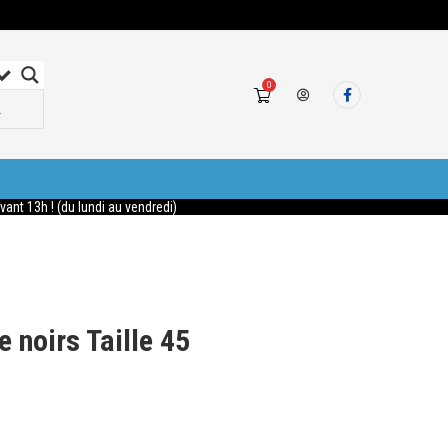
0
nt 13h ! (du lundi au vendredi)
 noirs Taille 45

::::

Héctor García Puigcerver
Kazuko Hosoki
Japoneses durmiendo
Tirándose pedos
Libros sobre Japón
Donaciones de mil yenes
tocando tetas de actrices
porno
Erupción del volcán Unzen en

::::

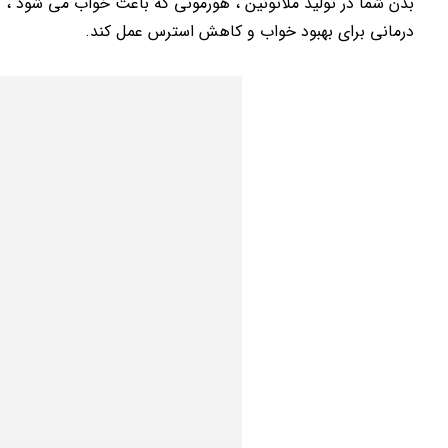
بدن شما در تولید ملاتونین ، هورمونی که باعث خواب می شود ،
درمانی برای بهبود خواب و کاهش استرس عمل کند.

::::

*Work to complete*: Take the listing above and repeat exactly the lines from the one containing "Donaciones de mil yenes" through the one containing "Erupción del volcán Unzen en", both included.

*Result*:
Donaciones de mil yenes
tocando tetas de actrices
porno
Erupción del volcán Unzen en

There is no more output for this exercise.